_Directions_
Output the lines of the entries below beginning at the one with "Follow Our RSS Feeds (1164, 421)" and ending with the last, exactly as written and without pictures.

Content starts

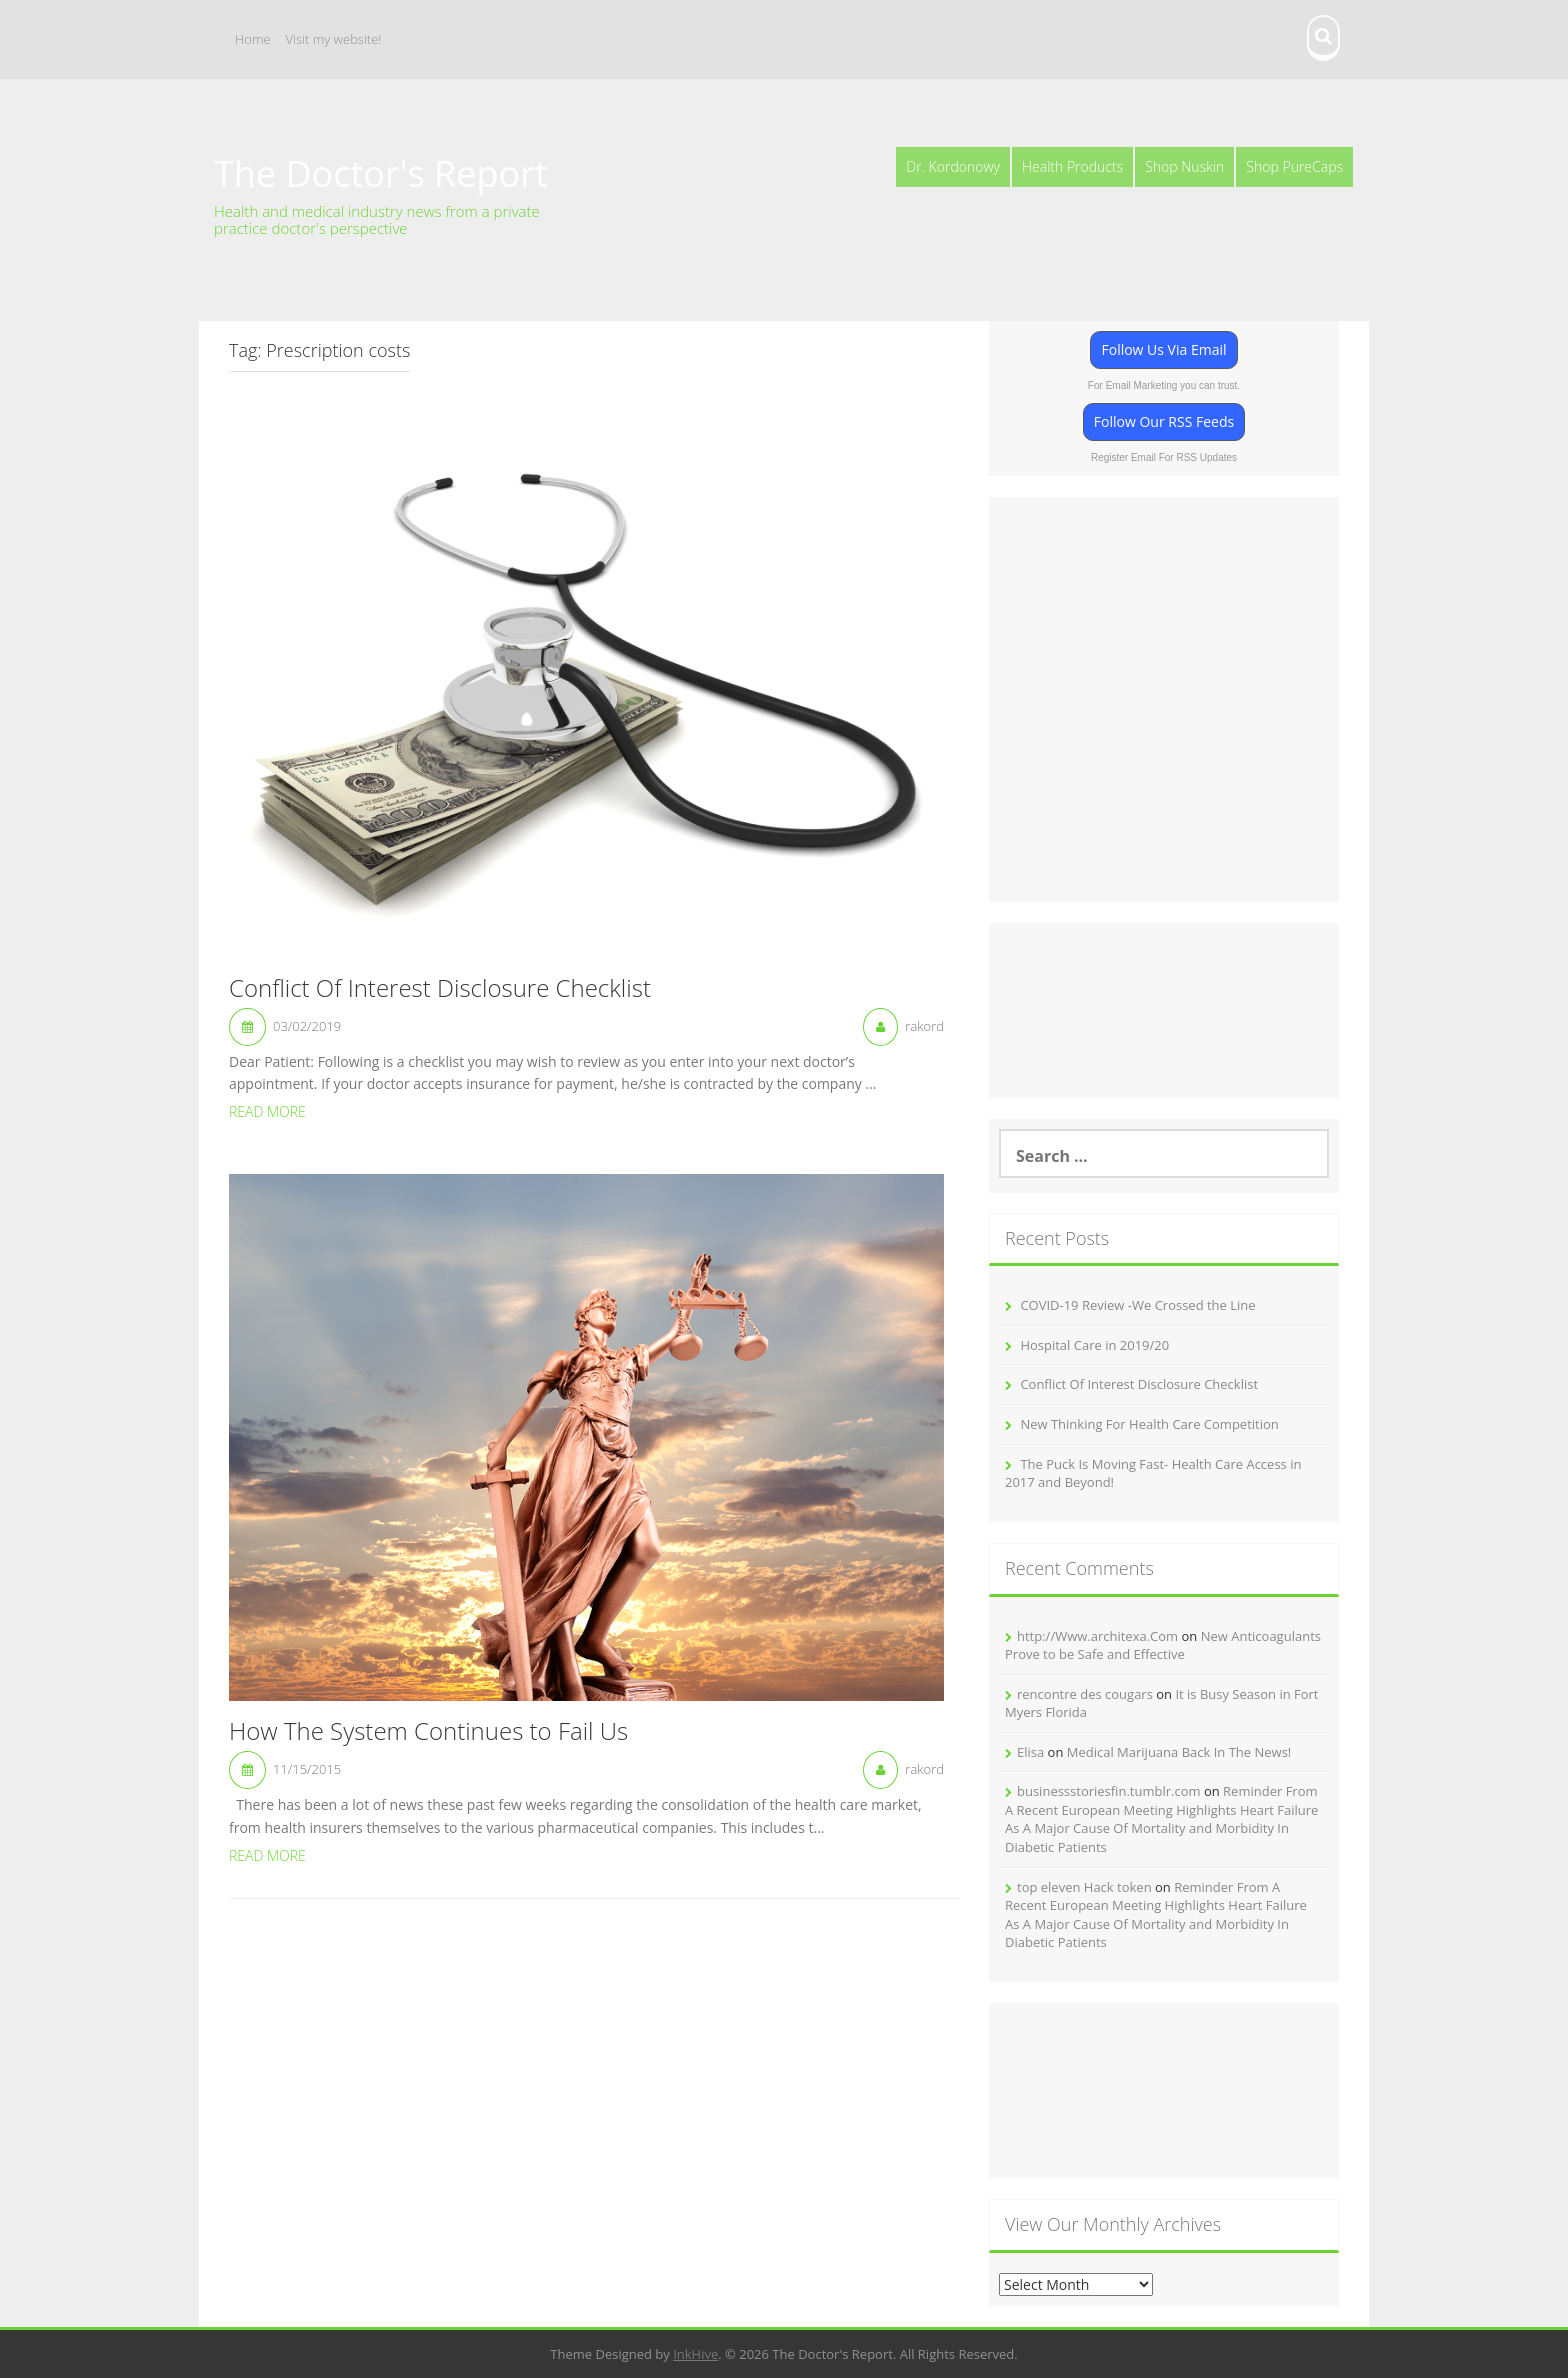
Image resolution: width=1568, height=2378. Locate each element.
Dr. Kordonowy (953, 166)
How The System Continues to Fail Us (428, 1732)
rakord (924, 1026)
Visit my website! (334, 39)
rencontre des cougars (1085, 1694)
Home (253, 39)
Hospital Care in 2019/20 (1094, 1345)
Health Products (1072, 166)
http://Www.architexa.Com (1097, 1636)
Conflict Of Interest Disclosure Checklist (440, 989)
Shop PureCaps (1294, 166)
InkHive (695, 2354)
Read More (267, 1111)
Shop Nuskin (1184, 166)
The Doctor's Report (381, 173)
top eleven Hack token (1084, 1887)
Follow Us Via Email (1163, 349)
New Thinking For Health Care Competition (1149, 1424)
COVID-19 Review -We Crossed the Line (1137, 1305)
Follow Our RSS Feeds (1164, 421)
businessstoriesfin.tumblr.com (1109, 1791)
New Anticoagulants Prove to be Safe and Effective (1163, 1645)
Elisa (1030, 1752)
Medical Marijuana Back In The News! (1179, 1752)
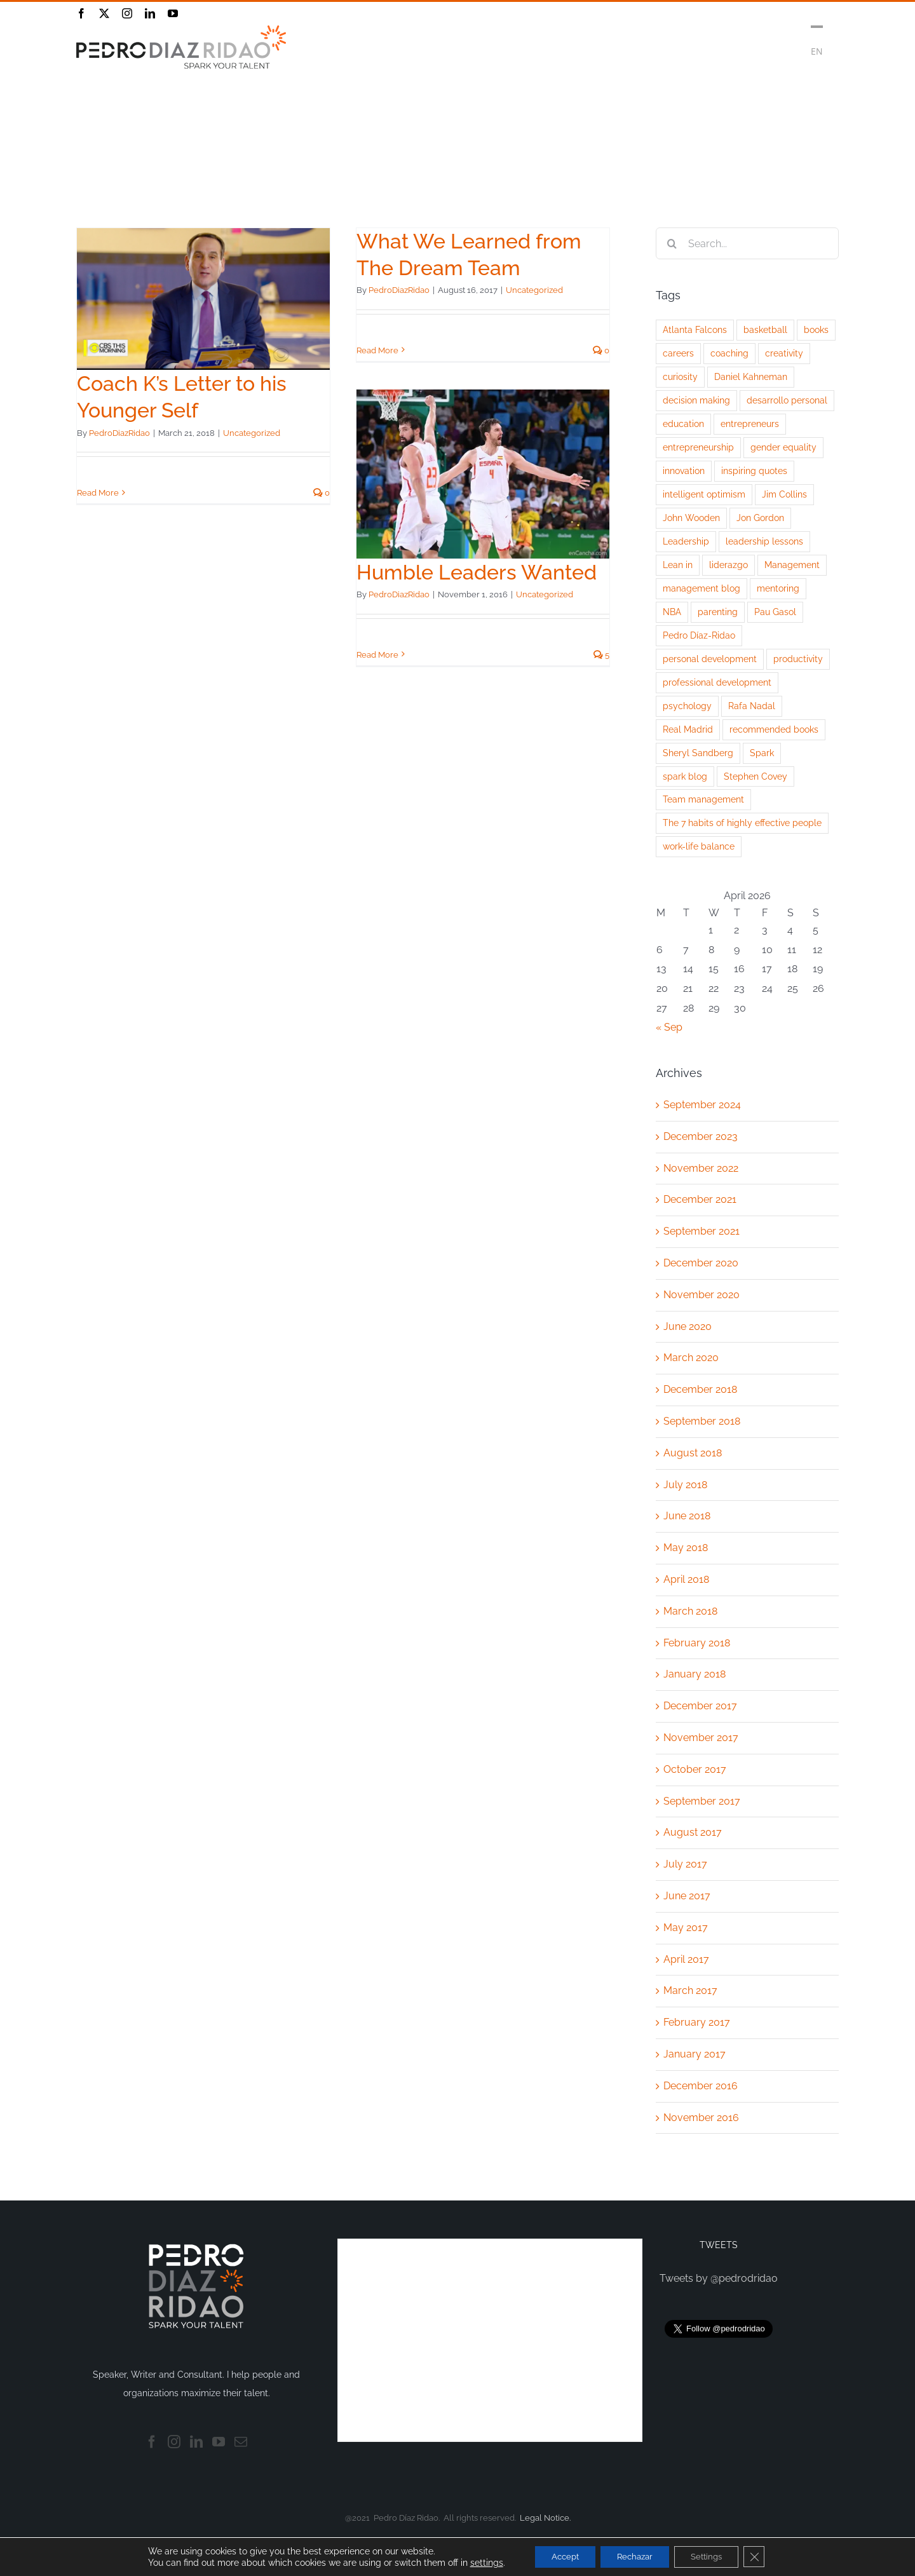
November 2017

Content ends

_Completed task_
Follow Our RSS Feeds (1164, 421)
businessstoriesfin.tumblr.com (1109, 1791)
New Anticoagulants Prove to be Safe and Effective (1163, 1645)
Elisa (1030, 1752)
Medical Marijuana Back In The News! (1179, 1752)
November 2017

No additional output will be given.